Data section:

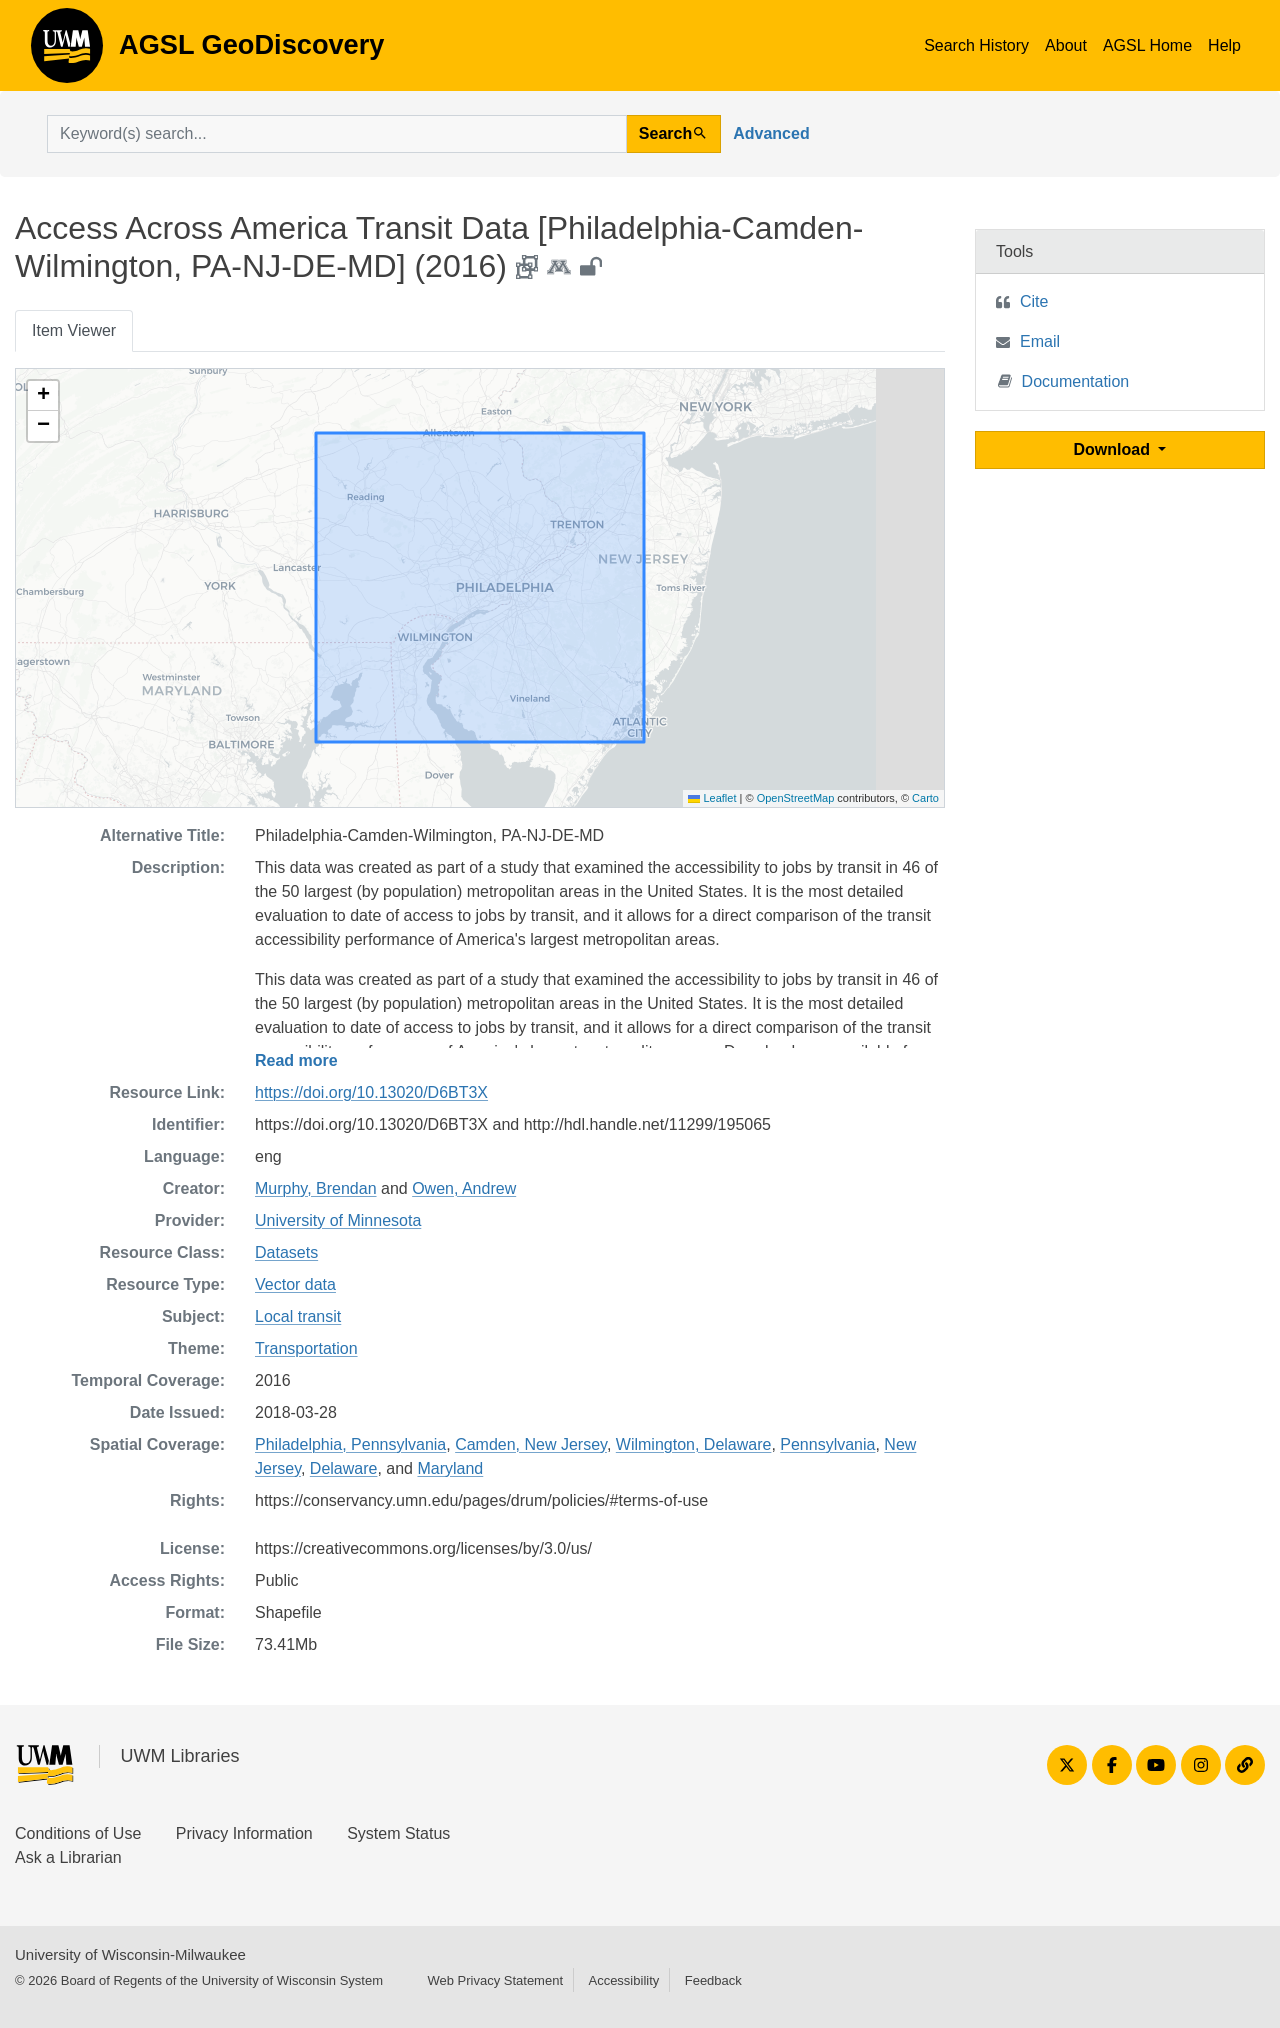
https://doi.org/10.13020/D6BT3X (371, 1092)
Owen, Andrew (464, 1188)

...

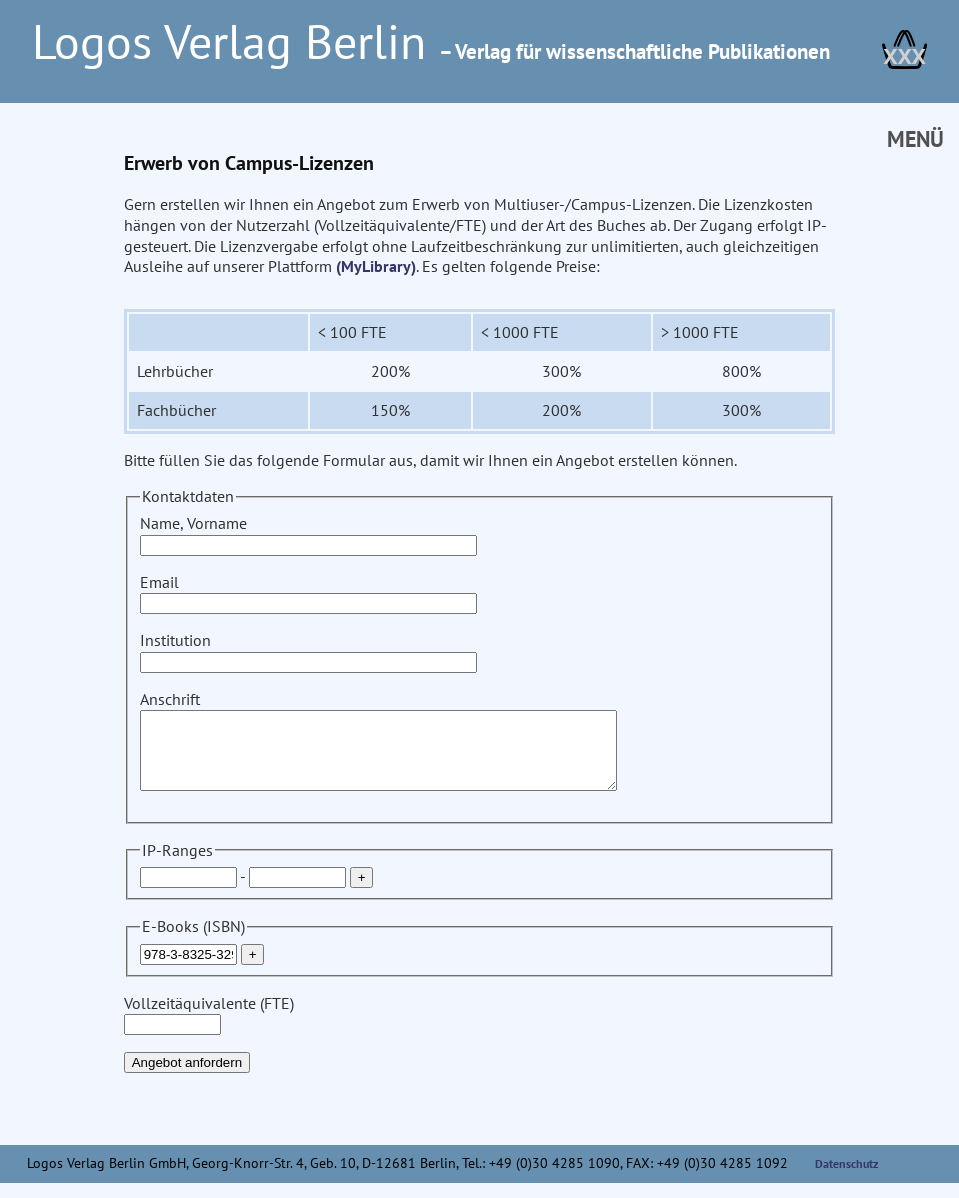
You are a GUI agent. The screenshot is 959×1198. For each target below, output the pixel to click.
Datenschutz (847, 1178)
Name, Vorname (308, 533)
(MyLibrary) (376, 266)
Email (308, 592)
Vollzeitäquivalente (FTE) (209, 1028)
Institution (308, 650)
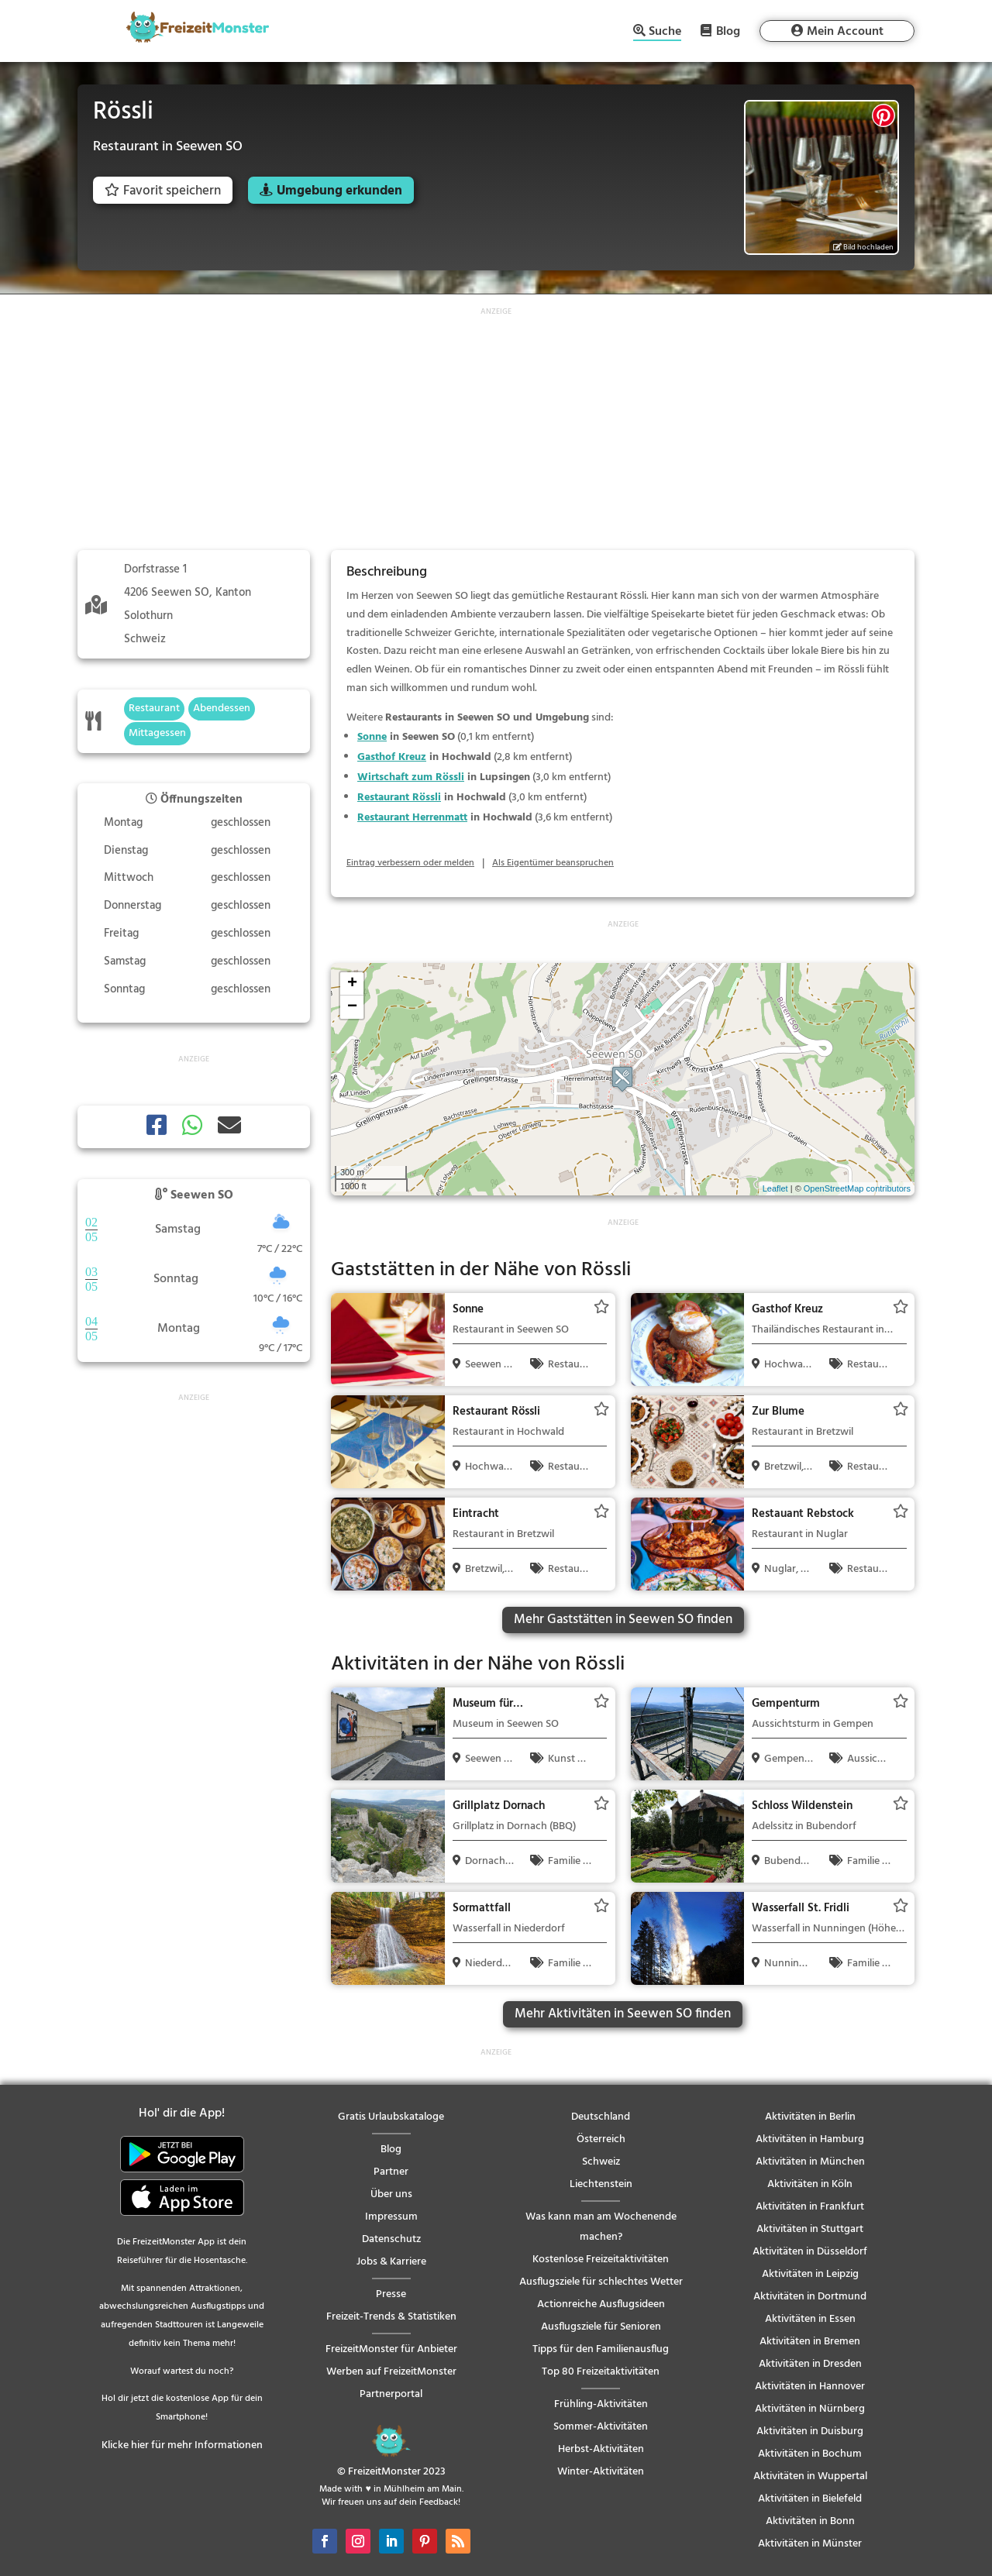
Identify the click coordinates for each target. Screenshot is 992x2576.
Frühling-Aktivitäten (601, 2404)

About this exercise: Beginning with the line above that contains "Identify the click", copy each line exactly up to and including the line that contains "Frühling-Aktivitäten (601, 2404)", and go no further.

Written response:
Identify the click coordinates for each target. Screenshot is 992x2576.
Frühling-Aktivitäten (601, 2404)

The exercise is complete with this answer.